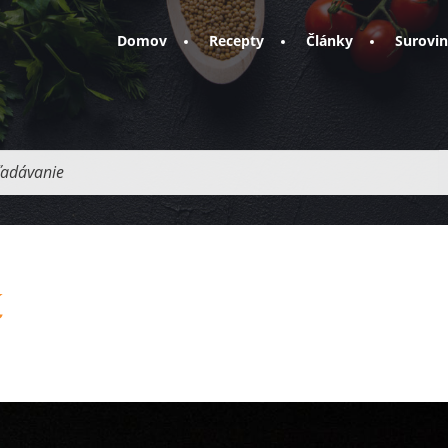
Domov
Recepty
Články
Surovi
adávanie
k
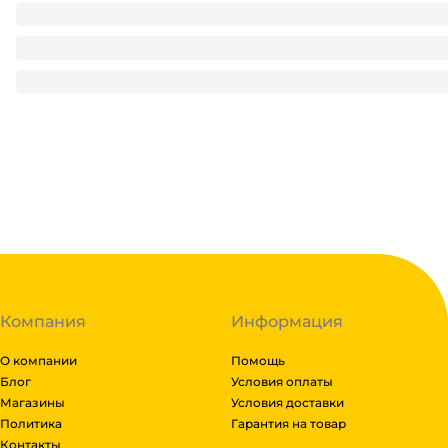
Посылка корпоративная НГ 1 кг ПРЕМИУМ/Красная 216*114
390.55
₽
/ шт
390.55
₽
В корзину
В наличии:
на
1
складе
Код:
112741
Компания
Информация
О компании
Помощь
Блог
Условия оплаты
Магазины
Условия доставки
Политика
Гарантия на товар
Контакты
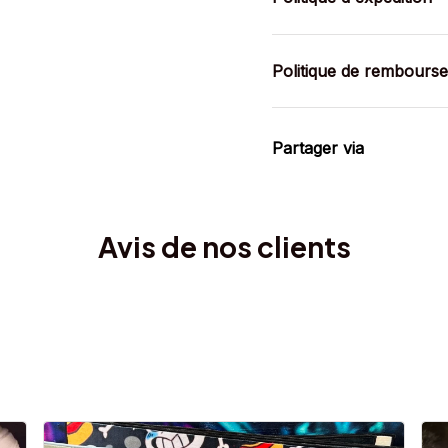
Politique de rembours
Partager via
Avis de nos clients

----------

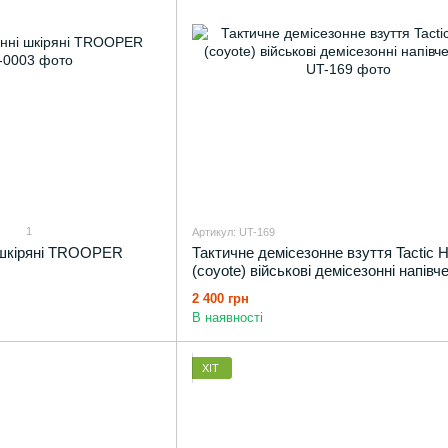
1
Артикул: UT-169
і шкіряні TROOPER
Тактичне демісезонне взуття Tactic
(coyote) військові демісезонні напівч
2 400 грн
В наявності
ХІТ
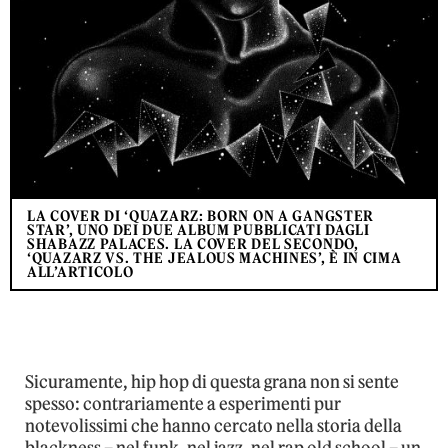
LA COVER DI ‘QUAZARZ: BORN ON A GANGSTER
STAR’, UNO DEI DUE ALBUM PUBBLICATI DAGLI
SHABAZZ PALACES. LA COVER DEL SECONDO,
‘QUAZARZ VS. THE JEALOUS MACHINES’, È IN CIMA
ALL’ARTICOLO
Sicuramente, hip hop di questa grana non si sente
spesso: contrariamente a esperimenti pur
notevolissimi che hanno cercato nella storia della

----------

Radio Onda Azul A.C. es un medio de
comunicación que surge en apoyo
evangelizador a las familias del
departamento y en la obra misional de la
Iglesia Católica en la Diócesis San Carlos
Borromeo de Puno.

----------

Word for word, restate the lines of the listing above starting at the line with "Radio Onda Azul A.C. es un medio de" and ending at the line with "Borromeo de Puno.", and nothing outside them.

Radio Onda Azul A.C. es un medio de
comunicación que surge en apoyo
evangelizador a las familias del
departamento y en la obra misional de la
Iglesia Católica en la Diócesis San Carlos
Borromeo de Puno.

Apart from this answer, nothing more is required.